By Irene Bassey Following the devastating flood that hit the Niger Delta region, where so many lives were lost, property worth billions of Naira destroyed…

By Irene Bassey

Following the devastating flood that hit the Niger Delta region, where so many lives were lost, property worth billions of Naira destroyed and the road linking Rivers, Bayelsa and Delta states, on the East-West Road, cut off at several sections, a stakehokder in the region has called for the redesign of the road to meet current reality.
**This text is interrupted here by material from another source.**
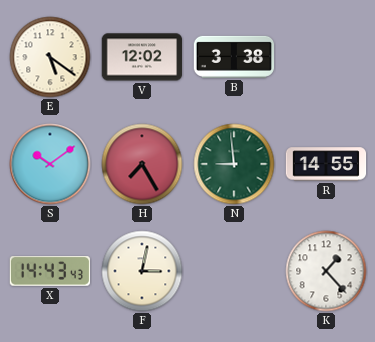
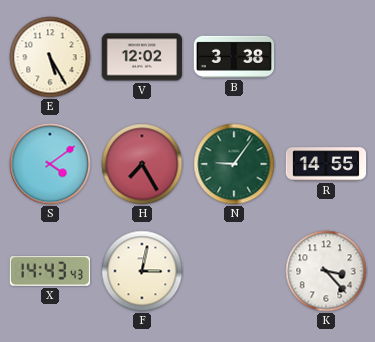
E: 5:21 -> 5:25
S: 10:09 -> 4:09
N: 8:59 -> 9:06
K: 1:23 -> 3:23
While baring his mind on that devastating flood, a former member of the Akwa Ibom State House of Assembly and a member of Pan Niger Delta Forum, PANDEF, Dr. Emmanuel Akpanobong, called on the federal government to redesign the East – West road, especially on the realisation of geological deficiencies arising from the low level of the area and the rising level of water.
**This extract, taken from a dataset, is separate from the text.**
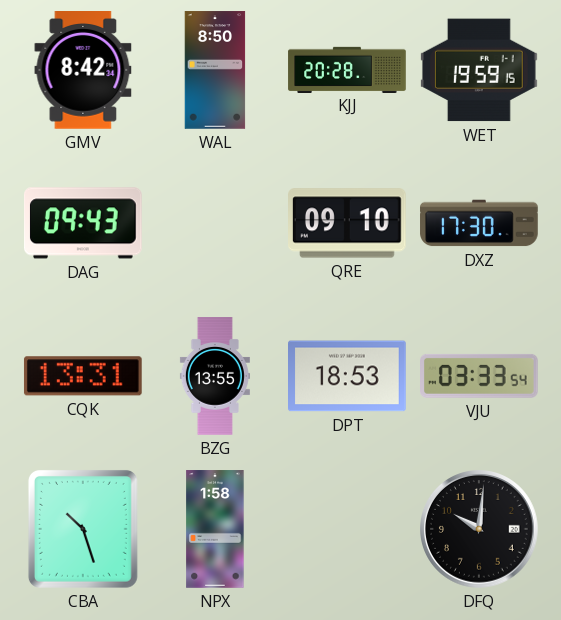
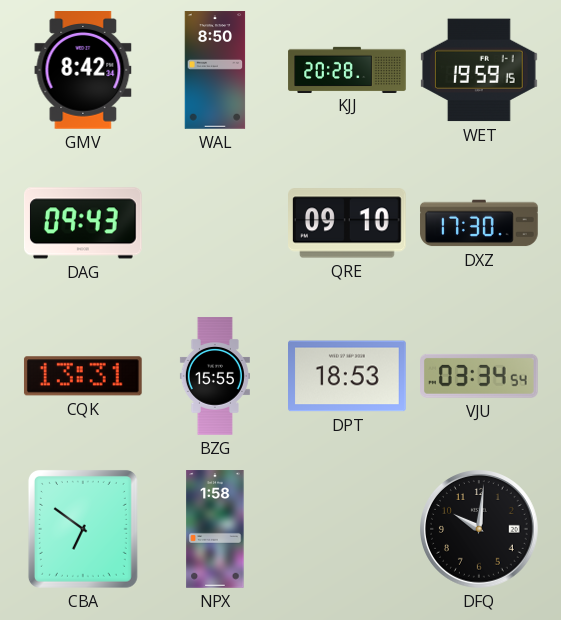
BZG: 13:55 -> 15:55
VJU: 03:33 -> 03:34
CBA: 10:27 -> 6:51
According to him, the flood disaster is not a one-year matter. “Who knows what happens next year? My idea of redesigning means that it should be raised above what is usually said in Geography – sea level. Now, they shifted the goal post to another level all this sand-filling of water, you are pushing water to somewhere else and they are holding their meetings. They will come back to ask for their father’s land. I don’t know how far that idea has sunk into people; whether it is financially possible”.
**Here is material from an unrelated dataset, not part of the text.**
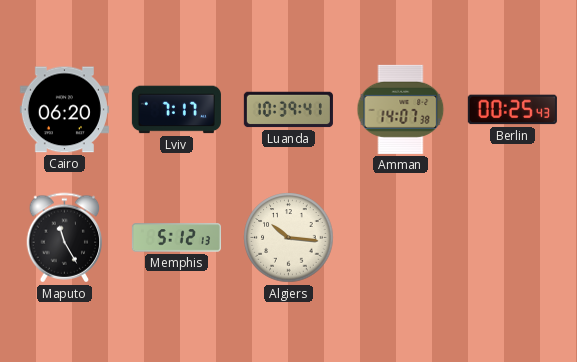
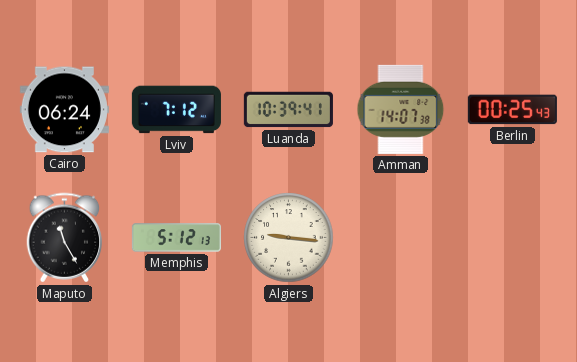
Cairo: 06:20 -> 06:24
Lviv: 7:17 -> 7:12
Algiers: 10:16 -> 9:16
Dr. Emmanuel Akpanobong was speaking in Uyo, where he had a chat with members of Niger Delta Network, a good governance and public accountability group in Niger Delta region.

When asked on various interests interplaying in the award of contracts, as a stakeholder over the years, he hinted that contract is business and setting up objective criteria for selection of contractors is key to ensuring delivery on time.

“If you say, companies must have registered with the Corporate Affairs Commission, must have experience in doing that kind of a thing, and you lay these down from onset, whoever qualifies, takes it. If you say, in the last paragraph, that it must be given to an indigene of the Niger Delta. There is no crime about it. If you want it open to every Nigerian or even a foreigner that meets these conditions, he should be given. That’s my stake in it. That’s the only way you can objectively monitor performance.

“Again, look at road construction, when they say poor performance, the first blame goes to government, because every road design has details, in terms of thickness; in terms of width, in terms of what should be put and there is intermittent supervision from the Ministry to test after asphalting it, somebody would come and approve the tar, the drainage, the dressing, the tucking in of the edges.”

He pointed out that during the last flood, some parts of the East West road floating in water.

“Somebody that should have known that a sand- filled place needed more compaction and thickening, but whoever was the contractor, somebody was supervising it,” he said.

“If the purpose of a contract is to patronize people as it is normally done for supporters of government. You know, you give them something to do. The primary objective is to satisfy your supporters then good performance is secondary”.